To Say Nothing of the Dog blends several genres: science fiction, fantasy, romance, mystery, adventure, comedy, and historical fiction. Whatever its category, it's a smart, fun read.
Time travel in 2057 has become so easy that protagonist Ned Henry is able to shuttle between Oxford's time travel research project to 1940 to 1888 within the space of a few hours. His mission — to appease a project funder by locating a bishop "bird stump," an ugly Victorian artifact that may or may not have been disintegrated in the 1940 Nazi bombing of Coventry Cathedral — has sent him on too many "drops" in a short time, producing advanced time lag. Ned is sent to 1888 to recover in the supposedly sedate Victorian era but is drawn into a mystery that has more serious consequences for humankind than what happened to the bishop's bird stump. Another research project historian has carried a cat from 1888 to 2057 — an "incongruity" (it's thought that nothing can be carried forward from its own time) that threatens to change the past.

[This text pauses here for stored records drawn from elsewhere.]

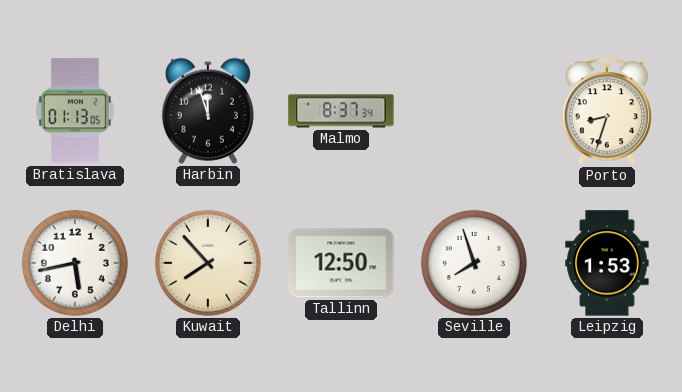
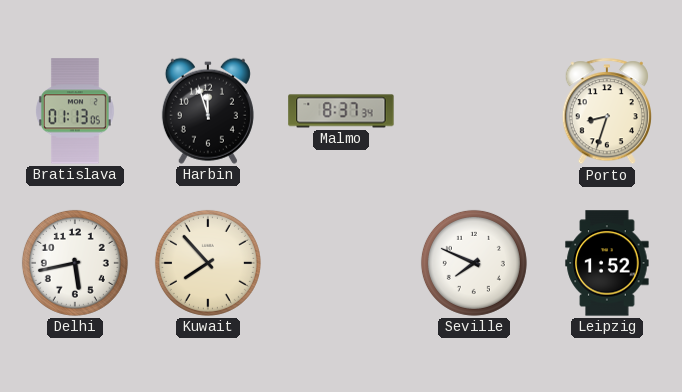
Tallinn: 12:50 -> none
Seville: 7:57 -> 7:49
Leipzig: 1:53 -> 1:52
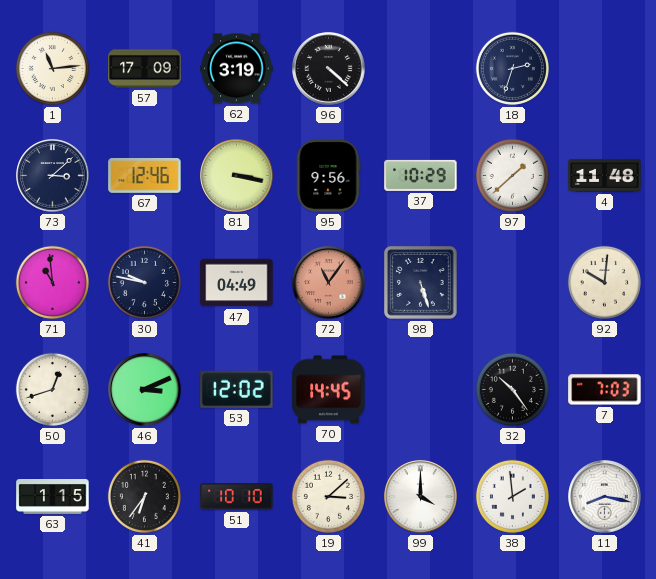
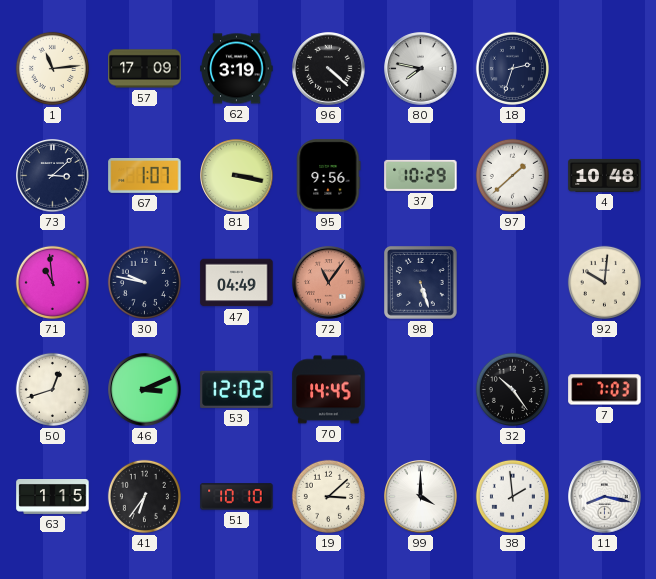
80: none -> 7:47
67: 12:46 -> 1:07
4: 11:48 -> 10:48
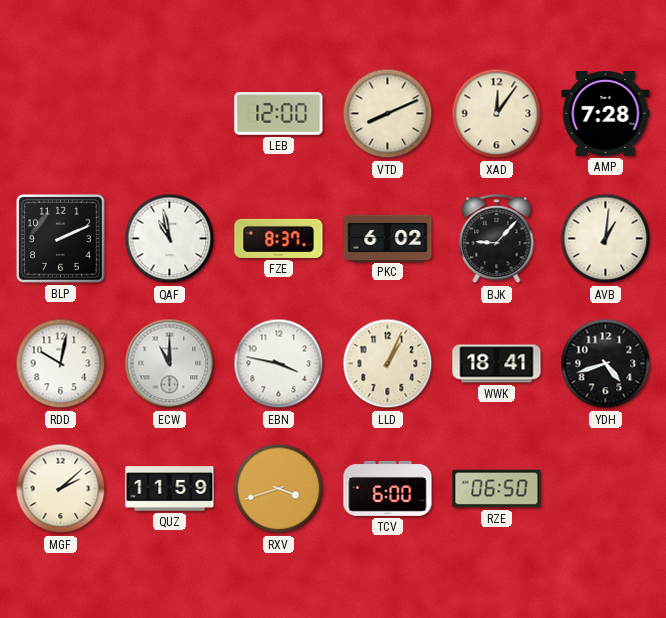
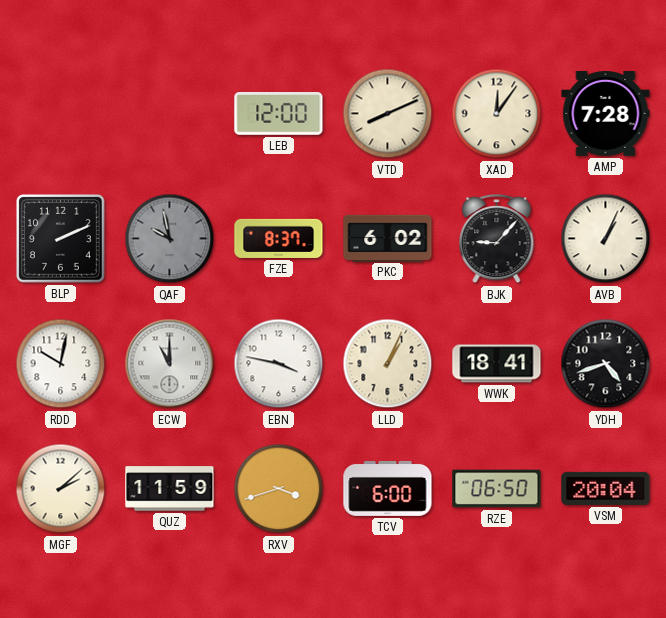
QAF: 10:58 -> 9:58
QAF dial: white -> grey
AVB: 1:01 -> 1:04
VSM: none -> 20:04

Not surprisingly, Ned falls in love with the beautiful historian as they struggle to stop history from altering itself — and to find the bird stump. As author Willis pulls together all of the pieces at the end, she proves herself adept at philosophy as well as rip-snorting storytelling. To Say Nothing of the Dog delivers a poignant message about the interconnectivity of everything in the world: nothing is insignificant, everything (even a cat) matters.
Wondering where the title of the book came from? It's the subtitle of Jerome K. Jerome's hilarious Three Men in a Boat (1889), whose characters actually cross Ned's path. Willis also drops allusions to Dorothy L. Sayers, Agatha Christie, and Wilkie Collins — for fans of those authors, that's icing on a delectable cake.